Exercise details: The answer must consist of every line in the records below that contains the string "Last".

Structured page parsing data
= = = = =
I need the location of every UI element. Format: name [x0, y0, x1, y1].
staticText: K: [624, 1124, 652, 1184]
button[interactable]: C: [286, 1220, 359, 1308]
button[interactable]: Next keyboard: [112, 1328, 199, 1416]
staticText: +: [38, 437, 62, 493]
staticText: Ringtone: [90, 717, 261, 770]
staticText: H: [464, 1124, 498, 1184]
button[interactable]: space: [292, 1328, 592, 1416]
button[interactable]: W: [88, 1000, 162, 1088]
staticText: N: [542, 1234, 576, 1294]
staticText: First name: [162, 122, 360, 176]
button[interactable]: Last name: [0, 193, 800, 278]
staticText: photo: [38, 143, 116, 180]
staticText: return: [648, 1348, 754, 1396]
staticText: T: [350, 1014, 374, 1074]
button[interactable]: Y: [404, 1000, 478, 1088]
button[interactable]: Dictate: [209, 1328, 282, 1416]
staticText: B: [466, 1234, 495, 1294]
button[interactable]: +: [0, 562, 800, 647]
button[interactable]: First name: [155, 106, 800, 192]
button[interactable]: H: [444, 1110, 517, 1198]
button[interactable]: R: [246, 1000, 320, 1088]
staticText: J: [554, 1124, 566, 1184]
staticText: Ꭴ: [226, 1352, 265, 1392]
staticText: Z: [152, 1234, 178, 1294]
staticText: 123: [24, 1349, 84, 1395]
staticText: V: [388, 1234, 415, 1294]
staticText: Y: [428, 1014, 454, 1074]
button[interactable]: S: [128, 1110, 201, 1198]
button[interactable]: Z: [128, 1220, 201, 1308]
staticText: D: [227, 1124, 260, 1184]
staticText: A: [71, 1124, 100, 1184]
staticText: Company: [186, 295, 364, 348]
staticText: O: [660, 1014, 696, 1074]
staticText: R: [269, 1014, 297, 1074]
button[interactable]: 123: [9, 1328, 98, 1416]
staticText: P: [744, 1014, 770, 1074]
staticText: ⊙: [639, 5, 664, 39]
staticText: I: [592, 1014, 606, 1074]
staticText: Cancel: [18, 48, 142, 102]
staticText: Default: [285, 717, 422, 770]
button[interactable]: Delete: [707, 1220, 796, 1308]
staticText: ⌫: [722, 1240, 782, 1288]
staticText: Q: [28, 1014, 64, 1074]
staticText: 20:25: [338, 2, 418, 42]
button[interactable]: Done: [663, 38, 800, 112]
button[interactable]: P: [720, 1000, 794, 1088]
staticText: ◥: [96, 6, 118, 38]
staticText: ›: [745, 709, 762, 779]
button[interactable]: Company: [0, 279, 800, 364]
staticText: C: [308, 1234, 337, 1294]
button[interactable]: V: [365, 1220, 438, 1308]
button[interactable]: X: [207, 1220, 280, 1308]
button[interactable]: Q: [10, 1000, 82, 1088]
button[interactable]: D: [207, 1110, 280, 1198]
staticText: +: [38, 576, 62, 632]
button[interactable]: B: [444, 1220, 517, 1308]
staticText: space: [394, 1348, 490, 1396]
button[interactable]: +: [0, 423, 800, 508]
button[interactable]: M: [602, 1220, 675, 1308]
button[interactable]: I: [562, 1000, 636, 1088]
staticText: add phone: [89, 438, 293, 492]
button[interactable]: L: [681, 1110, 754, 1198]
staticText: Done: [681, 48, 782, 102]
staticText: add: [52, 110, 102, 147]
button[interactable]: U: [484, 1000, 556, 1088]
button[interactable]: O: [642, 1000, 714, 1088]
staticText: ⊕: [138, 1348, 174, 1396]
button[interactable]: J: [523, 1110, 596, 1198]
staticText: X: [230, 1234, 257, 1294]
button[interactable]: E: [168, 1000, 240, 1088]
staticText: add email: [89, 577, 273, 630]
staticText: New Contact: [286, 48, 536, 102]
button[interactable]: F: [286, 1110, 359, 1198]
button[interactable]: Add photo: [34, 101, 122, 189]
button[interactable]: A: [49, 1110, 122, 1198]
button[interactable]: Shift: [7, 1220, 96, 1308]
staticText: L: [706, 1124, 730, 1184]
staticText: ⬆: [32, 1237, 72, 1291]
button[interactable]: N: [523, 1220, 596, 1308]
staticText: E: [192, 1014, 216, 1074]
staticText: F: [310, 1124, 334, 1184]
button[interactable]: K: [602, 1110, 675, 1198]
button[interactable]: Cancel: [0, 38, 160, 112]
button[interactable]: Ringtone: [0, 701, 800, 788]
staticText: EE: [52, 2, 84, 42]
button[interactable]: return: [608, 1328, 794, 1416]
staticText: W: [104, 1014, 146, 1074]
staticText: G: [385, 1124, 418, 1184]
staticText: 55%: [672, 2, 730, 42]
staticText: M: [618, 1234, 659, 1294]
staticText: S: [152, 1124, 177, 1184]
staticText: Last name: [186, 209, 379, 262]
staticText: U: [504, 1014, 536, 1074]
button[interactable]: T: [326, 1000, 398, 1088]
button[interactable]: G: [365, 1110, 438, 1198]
= = = = =
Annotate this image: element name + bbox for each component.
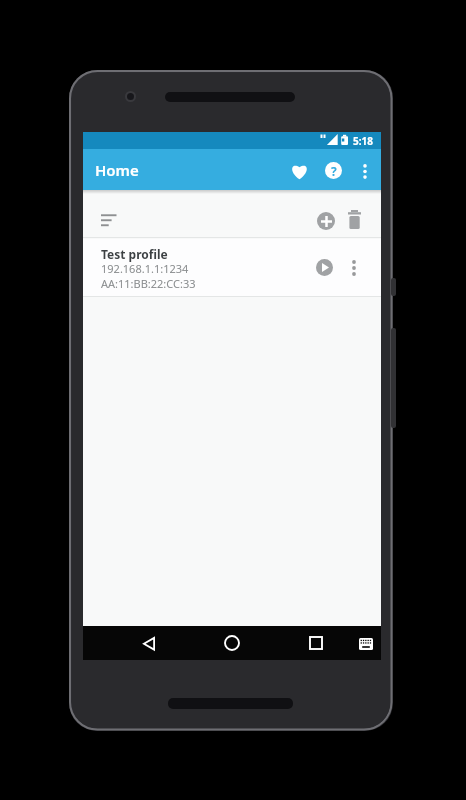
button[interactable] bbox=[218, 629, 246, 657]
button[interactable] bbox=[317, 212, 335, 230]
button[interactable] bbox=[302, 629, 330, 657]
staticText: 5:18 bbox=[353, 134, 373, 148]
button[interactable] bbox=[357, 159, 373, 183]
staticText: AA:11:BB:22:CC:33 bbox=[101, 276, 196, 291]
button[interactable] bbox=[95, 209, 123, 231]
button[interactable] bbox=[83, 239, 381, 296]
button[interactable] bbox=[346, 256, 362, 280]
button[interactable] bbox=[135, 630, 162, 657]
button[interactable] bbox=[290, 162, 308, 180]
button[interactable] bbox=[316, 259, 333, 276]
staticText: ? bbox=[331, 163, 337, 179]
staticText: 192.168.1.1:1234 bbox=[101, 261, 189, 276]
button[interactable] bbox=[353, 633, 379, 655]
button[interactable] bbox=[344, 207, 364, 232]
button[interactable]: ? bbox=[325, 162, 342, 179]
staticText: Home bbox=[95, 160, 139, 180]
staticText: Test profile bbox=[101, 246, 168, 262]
= = = = =
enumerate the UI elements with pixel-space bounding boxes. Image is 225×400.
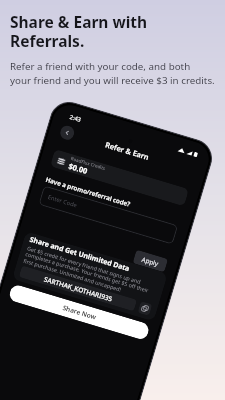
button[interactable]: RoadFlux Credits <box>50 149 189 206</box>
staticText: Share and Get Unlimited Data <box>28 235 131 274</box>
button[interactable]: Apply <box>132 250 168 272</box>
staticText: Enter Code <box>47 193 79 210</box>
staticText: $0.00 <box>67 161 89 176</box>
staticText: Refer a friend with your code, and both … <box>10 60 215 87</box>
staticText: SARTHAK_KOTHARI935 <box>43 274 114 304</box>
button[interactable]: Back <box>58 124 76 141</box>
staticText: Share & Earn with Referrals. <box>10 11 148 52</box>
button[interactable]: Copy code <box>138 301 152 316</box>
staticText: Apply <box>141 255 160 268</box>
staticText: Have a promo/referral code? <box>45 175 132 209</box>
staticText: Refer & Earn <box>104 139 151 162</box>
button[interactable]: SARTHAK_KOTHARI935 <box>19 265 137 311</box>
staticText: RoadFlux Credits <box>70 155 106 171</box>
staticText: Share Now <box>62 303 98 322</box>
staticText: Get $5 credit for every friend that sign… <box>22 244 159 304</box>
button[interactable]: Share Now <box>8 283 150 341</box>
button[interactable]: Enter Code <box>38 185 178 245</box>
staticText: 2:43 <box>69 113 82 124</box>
= = = = =
Solution to this exercise:
button[interactable]: Last name: [0, 193, 800, 278]
staticText: Last name: [186, 209, 379, 262]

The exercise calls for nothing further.